Monica Goracke, an attorney with the Oregon Law Center who has represented several homeless individuals challenging anti-camping policies, says that in her view, the trespass clause doesn’t negate the 10 to 19-day notice requirement.
“The phrase ‘as a police matter’ is important,” Goracke says. “The police did not initiate this sweep, ODOT did. The police did not remove everyone’s personal property. If they had, then ODOT would not have needed to store any personal property, because there wouldn’t have been any. Also, you can’t apply the last section of the guidelines to effectively nullify the rest of the document. The point of providing 10 to 19 days notice is to give people who are poor and have limited access to transportation enough time to relocate.”

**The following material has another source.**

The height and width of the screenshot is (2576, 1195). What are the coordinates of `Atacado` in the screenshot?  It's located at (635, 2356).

Residents of the surrounding Lents Neighborhood have watched this camp and others become established in their neighborhood where I-205 provides both vacant greenspace and shelter in its overpasses.

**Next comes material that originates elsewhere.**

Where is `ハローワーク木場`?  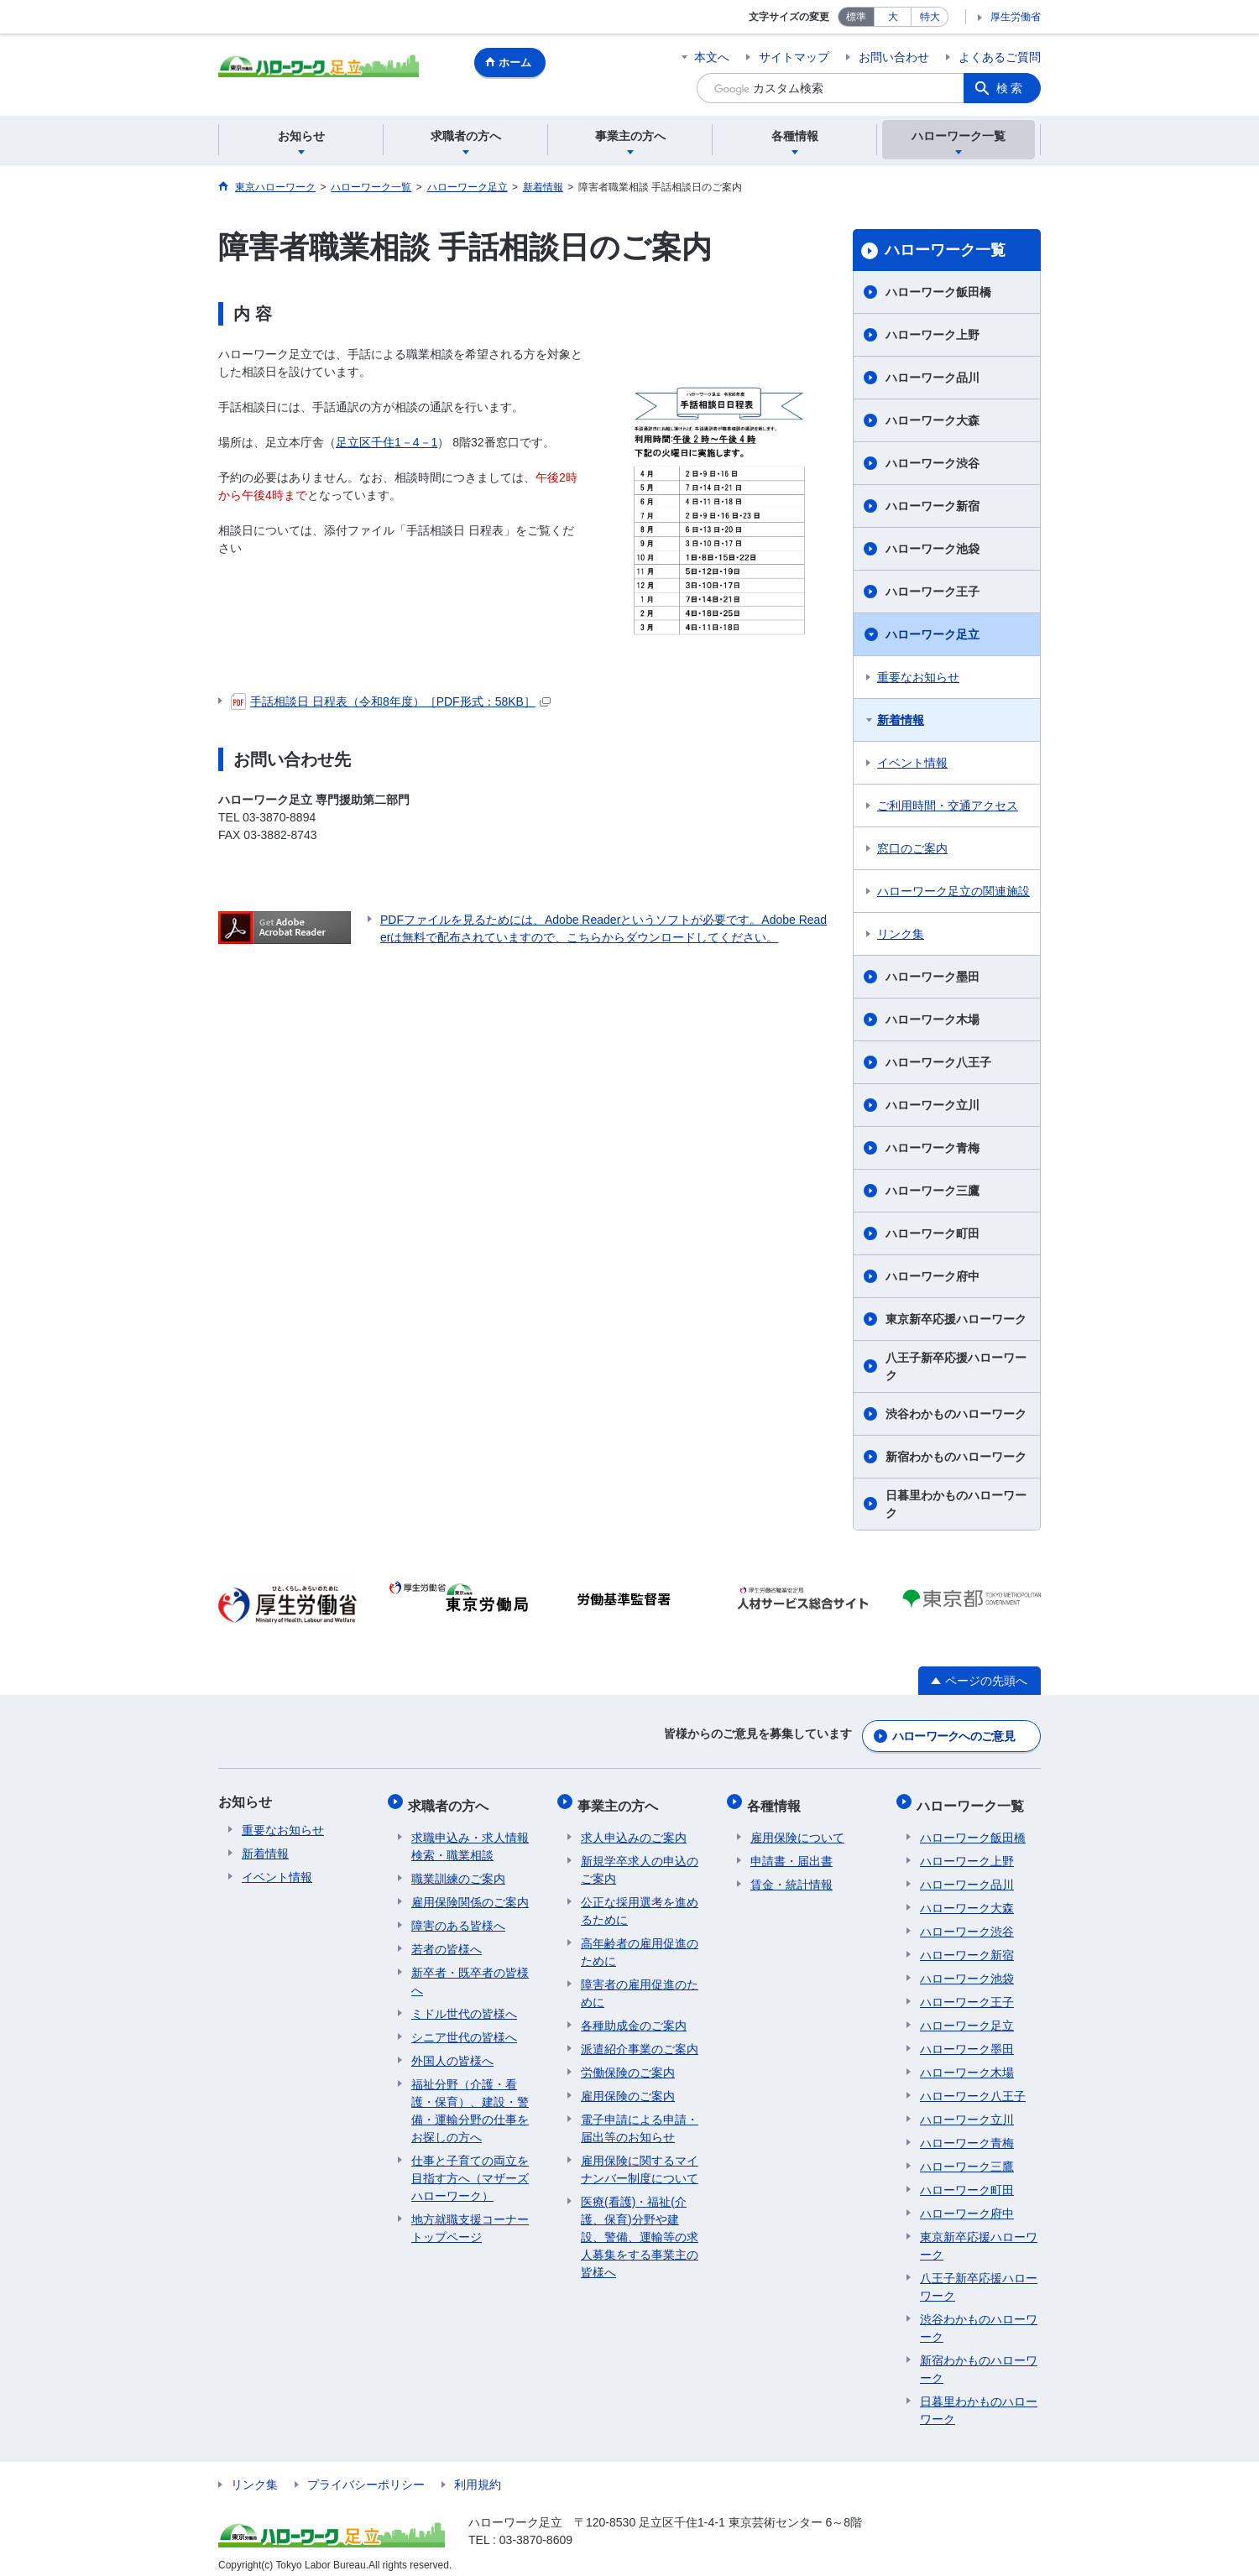 ハローワーク木場 is located at coordinates (932, 1019).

Jesse Cornett is a resident of Lents, who was recently elected chairman of the Lents Neighborhood Association. Speaking for himself about the camp, Cornett said the actions by ODOT seem dispassionate, however necessary they may seem to be from a landowner’s perspective. But the larger issue of how the city addresses homelessness and camping still resonates.
“I truly have concerns about the homelessness in our neighborhood right now and the lack of interest from the City at large because it’s not visible to PBA members,” Cornett said. “On the same day the camp was originally dispersed, there was a large policy discussion going on about R2D2 being placed at X versus place Y. Meanwhile in Lents, 40 or so human beings were forced out of their place with nowhere to go.”
Mikaila Smith is the assistant director of Operation Nightwatch, which operates hospitality centers in Southeast Portland on Friday and Saturday nights. She knew Alvin and others from the camp from their visits. Alvin and two of his friends played The Three Wise men for the annual Christmas pageant, she said.
“He was a very nice guy always friendly, always with his dog,” she said. “He always appeared healthy up until that last week.”
The people at the camp believe it was the stress of the sweep that hastened his death, Smith says, although she added that she was aware Alvin had some pre-existing health issues. She says she understand both sides of the argument, between the mess and problems at the camp and the need for people experiencing homelessness to have a place to be. But the lack of places for people to go means that the good and the bad get lumped together.
“There are those who cause trouble and those who are seriously trying to get on with their lives,” Smith says, no relation to Alvin. “Since there isn’t any place for these people to go, they get all cramped together, the good mixed with others, and it’s hard for those who are trying to better themselves to separate from the dysfunction.”
Since 2011, the Multnomah County Medical Examiner’s office has kept track of the number of people who die homeless — literally on the streets. In 2011, there were 47. In 2012, there were 56, more than one each week. These are only the figures that cross the medical examiner’s desk. When the tally is made for 2013, it will include Alvin Smith.
Could his death have been prevented?
“Yes — but it would have to have been a matter of bigger systemic changes,” Smith says. “Better health care, getting indoors long ago. These are all factors that build up over people’s lives that continue to be problems that need to be addressed.”
Goracke believes more could be done right now.
“ODOT took everything that helped protect him from the elements,” Goracke says. “Their actions made a vulnerable person a whole lot more vulnerable. It didn’t have to be that way, and it wouldn’t have been if they had given everyone at that camp more time to go.”